I pick up all my OTA's from 30 miles with an indoor amplified Radioshack 15-1880.


----------



## HDjunkie (May 16, 2005)

Zenith Silver Sensor, mounted outside @ 25 foot with rotor & Phillips two output signal amp (walmart $39) split to three recievers. Two 811's and the 942 

I get/got all the New Orleans local stations from 30 miles away. 90's to 100% signal strength (before hurricane Katrina)

When the New Orleans stations get back up (CBS already is) it will be even better since there are no trees left in my area.

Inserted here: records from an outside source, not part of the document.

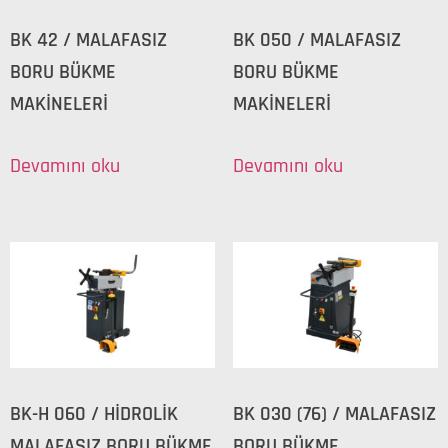
BK 42 / MALAFASIZ
BK 050 / MALAFASIZ
BORU BÜKME
BORU BÜKME
MAKİNELERİ
MAKİNELERİ
Devamını oku
Devamını oku
BK-H 060 / HİDROLİK
BK 030 (76) / MALAFASIZ
MALAFASIZ BORU BÜKME
BORU BÜKME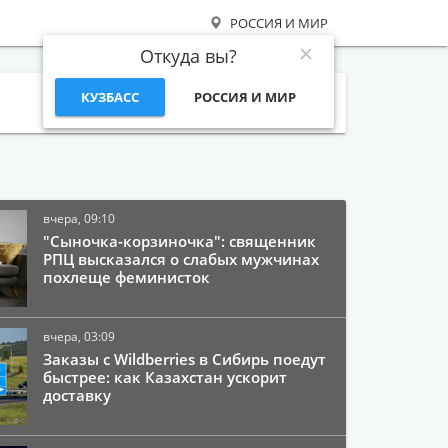
РОССИЯ И МИР
Откуда вы?
КУЗБАСС
РОССИЯ И МИР
Поиск
вчера, 09:10
"Сыночка-корзиночка": священник
РПЦ высказался о слабых мужчинах
похлеще феминисток
вчера, 03:09
Заказы с Wildberries в Сибирь поедут
быстрее: как Казахстан ускорит
доставку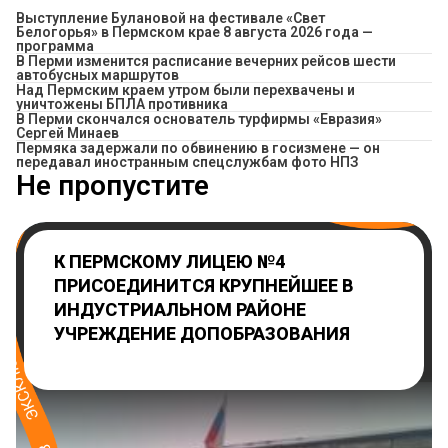
Выступление Булановой на фестивале «Свет
Белогорья» в Пермском крае 8 августа 2026 года —
программа
​В Перми изменится расписание вечерних рейсов шести
автобусных маршрутов
Над Пермским краем утром были перехвачены и
уничтожены БПЛА противника
В Перми скончался основатель турфирмы «Евразия»
Сергей Минаев
Пермяка задержали по обвинению в госизмене — он
передавал иностранным спецслужбам фото НПЗ
Не пропустите
К ПЕРМСКОМУ ЛИЦЕЮ №4
ПРИСОЕДИНИТСЯ КРУПНЕЙШЕЕ В
ИНДУСТРИАЛЬНОМ РАЙОНЕ
УЧРЕЖДЕНИЕ ДОПОБРАЗОВАНИЯ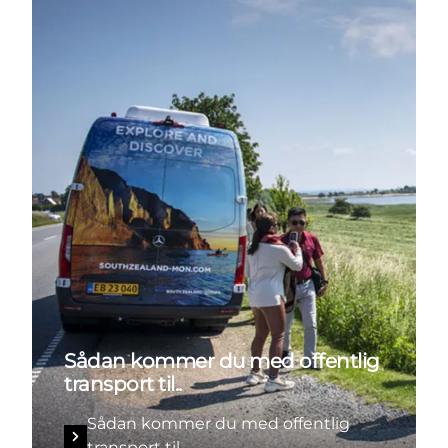
Sådan kommer du med offentlig
transport til..
Sådan kommer du med offentlig
transport til...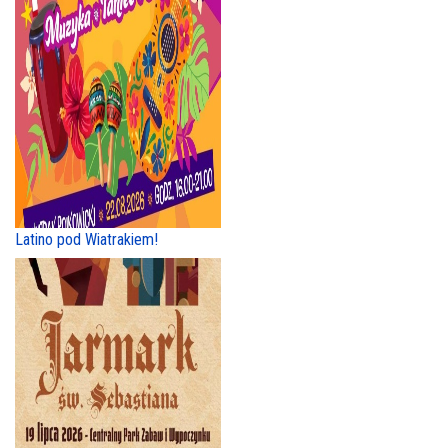
Latino pod Wiatrakiem!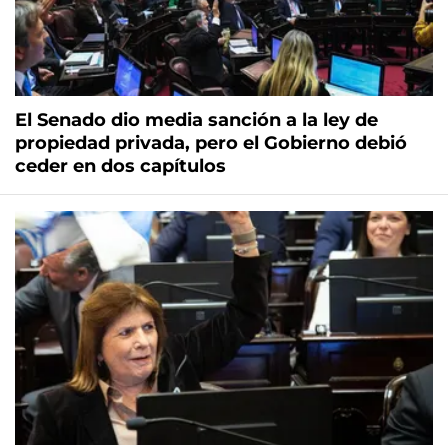
El Senado dio media sanción a la ley de
propiedad privada, pero el Gobierno debió
ceder en dos capítulos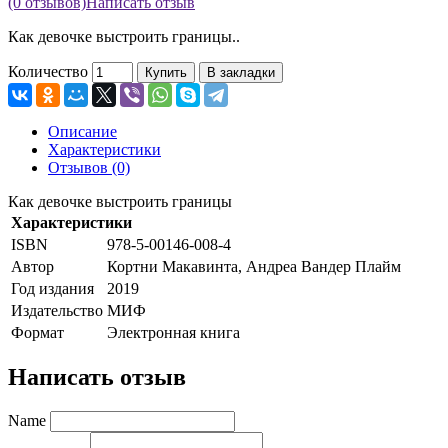
(0 отзывов)
Написать отзыв
Как девочке выстроить границы..
Количество
Купить
В закладки
Описание
Характеристики
Отзывов (0)
Как девочке выстроить границы
Характеристики
ISBN
978-5-00146-008-4
Автор
Кортни Макавинта, Андреа Вандер Плайм
Год издания
2019
Издательство
МИФ
Формат
Электронная книга
Написать отзыв
Name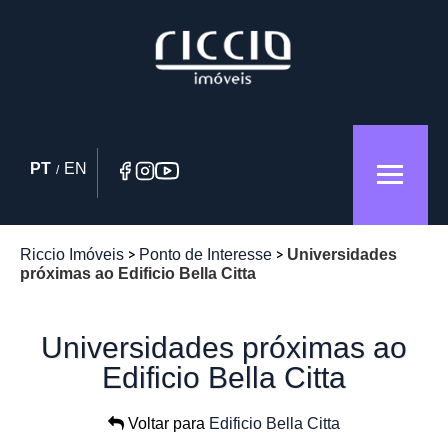
PT
EN
/
Riccio Imóveis
Ponto de Interesse
Universidades
próximas ao Edificio Bella Citta
Universidades próximas ao
Edificio Bella Citta
Voltar para
Edificio Bella Citta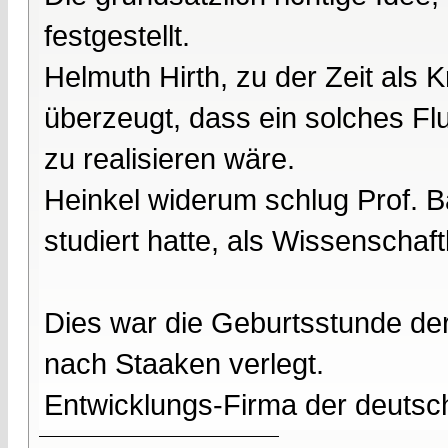
festgestellt.
Helmuth Hirth, zu der Zeit als K
überzeugt, dass ein solches Fl
zu realisieren wäre.
Heinkel widerum schlug Prof. B
studiert hatte, als Wissenschaftl
Dies war die Geburtsstunde d
nach Staaken verlegt.
Entwicklungs-Firma der deuts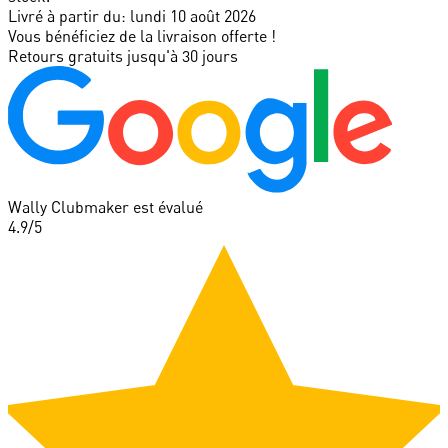
Livré à partir du:
lundi 10 août 2026
Vous bénéficiez de la livraison offerte !
Retours gratuits jusqu'à 30 jours
Wally Clubmaker est évalué
4.9
/5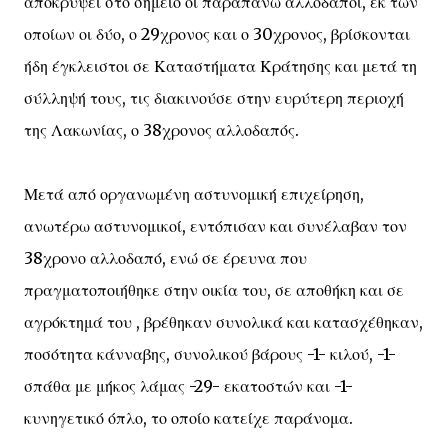
αποκρύψει στο σημείο οι παραπάνω αλλοδαποί, εκ των
οποίων οι δύο, ο 29χρονος και ο 30χρονος, βρίσκονται
ήδη έγκλειστοι σε Καταστήματα Κράτησης και μετά τη
σύλληψή τους, τις διακινούσε στην ευρύτερη περιοχή
της Λακωνίας, ο 38χρονος αλλοδαπός.
Μετά από οργανωμένη αστυνομική επιχείρηση,
ανωτέρω αστυνομικοί, εντόπισαν και συνέλαβαν τον
38χρονο αλλοδαπό, ενώ σε έρευνα που
πραγματοποιήθηκε στην οικία του, σε αποθήκη και σε
αγρόκτημά του , βρέθηκαν συνολικά και κατασχέθηκαν,
ποσότητα κάνναβης, συνολικού βάρους -1- κιλού, -1-
σπάθα με μήκος λάμας -29- εκατοστών και -1-
κυνηγετικό όπλο, το οποίο κατείχε παράνομα.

Got it pointed to Biloxi ABC (About 55-60 miles) to record ABC HD till the NO stations get back up.


----------



## JM Anthony (Nov 16, 2003)

Antenna Web will give you some good, basic information, but I'd also suggest you head to AVS Forum and find the OTA thread for your area. My guess is that you'll find someone who lives close to you who can give you more specific advice. I'd also suggest checking at your local high end A/V store and find who they recommend for custom antenna installations. That person can also give you some friendly advice. 

I live less than 10 miles from the antennas for the major stations in Seattle, but I also live in an urban forest (literally). Thanks to the help of a local pro, I have excellent OTA reception where I probably should have squat!!

Good luck!! John


----------